Nach dem Gespräch mit dem Vorsitzenden Marine des Bundeswehrverbandes sah ich mich veranlaßt, mit einem Brief an der Wehrbeauftragten und an unseren Bundestagsabgeordneten Hans-Peter Bartels heranzutreten. Dabei ging es um die Zahlung von Zulagen an die Ubootbesatzungen nach Einführung des Mehrbesatzungskonzeptes.

Nach einem Gespräch mit der Kommunalaufsicht bin ich zu dem Ergebnis gekommen, daß es das Beste sein wird, wenn ich mich in der Angelegenheit Badestelle Osterterp für befangen zu erklären.

Mit großem Vergnügen habe ich einen Schriftwechsel mit einer Bürgerin geführt. Die kritische Auseinandersetzung mit den eigenen Positionen kann nicht schaden.

Die Sitzung des Hauptausschusses am letzten Montag konnte ich aus familiären Gründen leider nicht besuchen. Über die Plön – up Veranstaltung habe ich berichtet. Mittwoch war ich durch ein Vorstandtreffen des SRSV gebunden.

Aufgrund einer beruflichen Verpflichtungen werde ich nicht an der Fraktionssitzung am kommenden Montag teilnehmen können. Aus dem selben Grund werde ich zu meinem Bedauern die Informationsveranstaltung mit dem Verteidigungsminister in Flensburg verpassen.

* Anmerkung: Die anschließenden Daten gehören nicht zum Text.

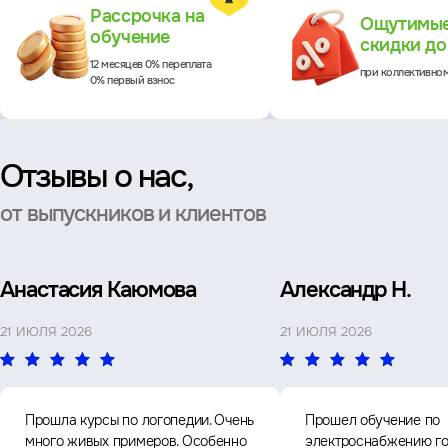
Рассрочка на
Ощутимы
обучение
скидки д
12 месяцев 0% переплата
при коллективно
0% первый взнос
Отзывы о нас,
от выпускников и клиентов
Анастасия Каюмова
Александр Н.
21 ИЮЛЯ 2026
21 ИЮЛЯ 2026
Прошла курсы по логопедии. Очень
Прошел обучение по
много живых примеров. Особенно
электроснабжению го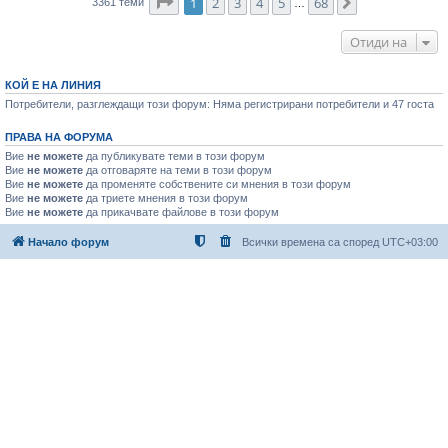
Страница
1
от
68
1
2
3
4
5
68
Следваща
3361 теми
…
Отиди на
КОЙ Е НА ЛИНИЯ
Потребители, разглеждащи този форум: Няма регистрирани потребители и 47 госта
ПРАВА НА ФОРУМА
Вие
не можете
да публикувате теми в този форум
Вие
не можете
да отговаряте на теми в този форум
Вие
не можете
да променяте собствените си мнения в този форум
Вие
не можете
да триете мнения в този форум
Вие
не можете
да прикачвате файлове в този форум
Начало форум
Всички времена са според
UTC+03:00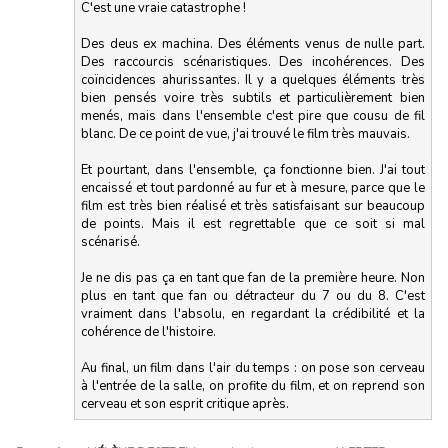
C'est une vraie catastrophe !
Des deus ex machina. Des éléments venus de nulle part.
Des raccourcis scénaristiques. Des incohérences. Des
coïncidences ahurissantes. Il y a quelques éléments très
bien pensés voire très subtils et particulièrement bien
menés, mais dans l'ensemble c'est pire que cousu de fil
blanc. De ce point de vue, j'ai trouvé le film très mauvais.
Et pourtant, dans l'ensemble, ça fonctionne bien. J'ai tout
encaissé et tout pardonné au fur et à mesure, parce que le
film est très bien réalisé et très satisfaisant sur beaucoup
de points. Mais il est regrettable que ce soit si mal
scénarisé.
Je ne dis pas ça en tant que fan de la première heure. Non
plus en tant que fan ou détracteur du 7 ou du 8. C'est
vraiment dans l'absolu, en regardant la crédibilité et la
cohérence de l'histoire.
Au final, un film dans l'air du temps : on pose son cerveau
à l'entrée de la salle, on profite du film, et on reprend son
cerveau et son esprit critique après.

Ich finde es aber anerkennenswert, daß Herr Guttenberg sich angesichts der aktuellen Umstände (Umstrukturierung Bundeswehr / Gorch Fock) die Zeit nimmt, um vor Marineoffizieren vorzutragen und anschließend beabsichtigt, eine volle Stunde Rede und Antwort zu stehen.

Am Mittwoch stehen mit dem SteU und am Donnerstag mit dem GA zwei kommunalpolitische Termine im Kalender. Bis dahin werde ich mich auch in die Unterlagen eingelesen haben. Außerdem hoffe ich, daß wir uns unter uns SPD-Ausschußmitgliedern noch abstimmen können.

Den Rest des jetzt anstehenden Wochenendes versuche ich ab jetzt politikfrei zu halten.